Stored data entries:

● ● ● ● ●

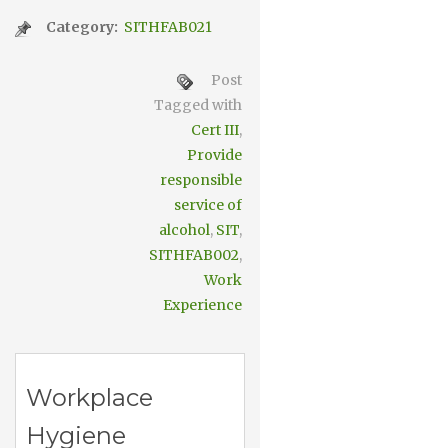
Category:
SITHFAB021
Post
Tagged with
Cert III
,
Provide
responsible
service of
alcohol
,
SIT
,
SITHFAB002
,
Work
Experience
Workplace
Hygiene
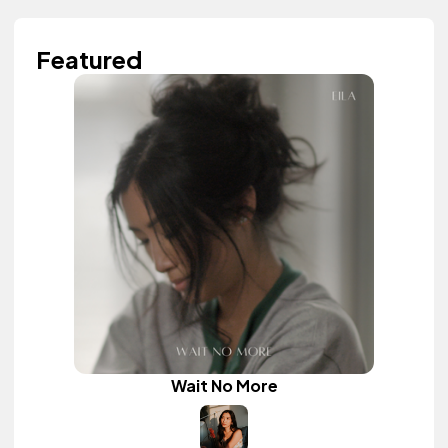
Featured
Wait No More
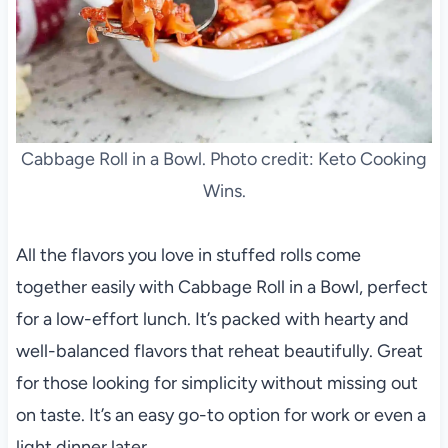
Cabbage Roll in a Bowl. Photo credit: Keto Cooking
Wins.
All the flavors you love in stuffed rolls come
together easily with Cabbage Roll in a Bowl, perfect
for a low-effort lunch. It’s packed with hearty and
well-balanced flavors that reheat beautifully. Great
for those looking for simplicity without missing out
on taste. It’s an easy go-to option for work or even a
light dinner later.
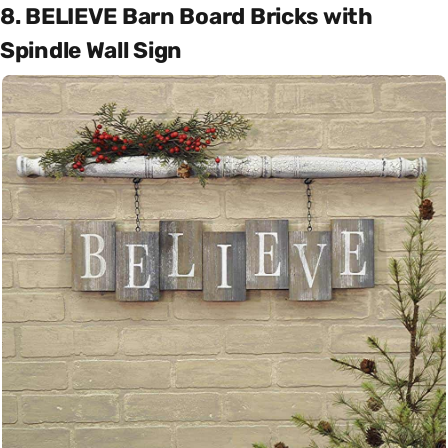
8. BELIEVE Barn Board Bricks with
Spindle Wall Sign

● ● ● ● ●

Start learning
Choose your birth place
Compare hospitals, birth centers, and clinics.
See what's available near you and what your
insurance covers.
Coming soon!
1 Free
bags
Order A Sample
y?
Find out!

● ● ● ● ●

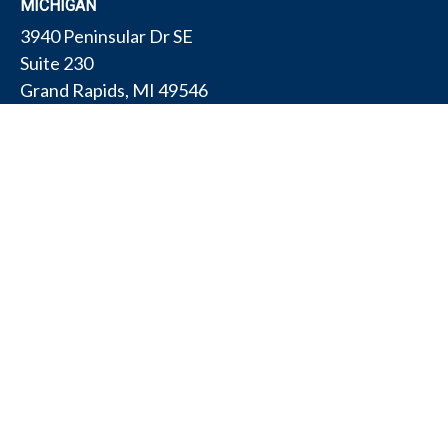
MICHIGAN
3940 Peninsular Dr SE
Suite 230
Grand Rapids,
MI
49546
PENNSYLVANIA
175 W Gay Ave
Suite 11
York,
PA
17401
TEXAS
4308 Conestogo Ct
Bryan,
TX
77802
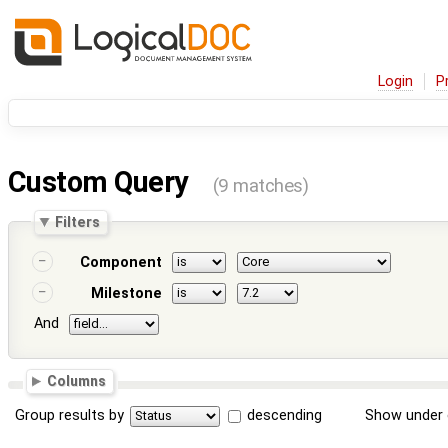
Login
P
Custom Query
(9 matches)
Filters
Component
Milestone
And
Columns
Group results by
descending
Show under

● ● ● ● ●

PROBLEM STATEMENT: Some lines in the data above hold the string "birth". Find and copy each of them.

EXERCISE RESULT:
Choose your birth place
Compare hospitals, birth centers, and clinics.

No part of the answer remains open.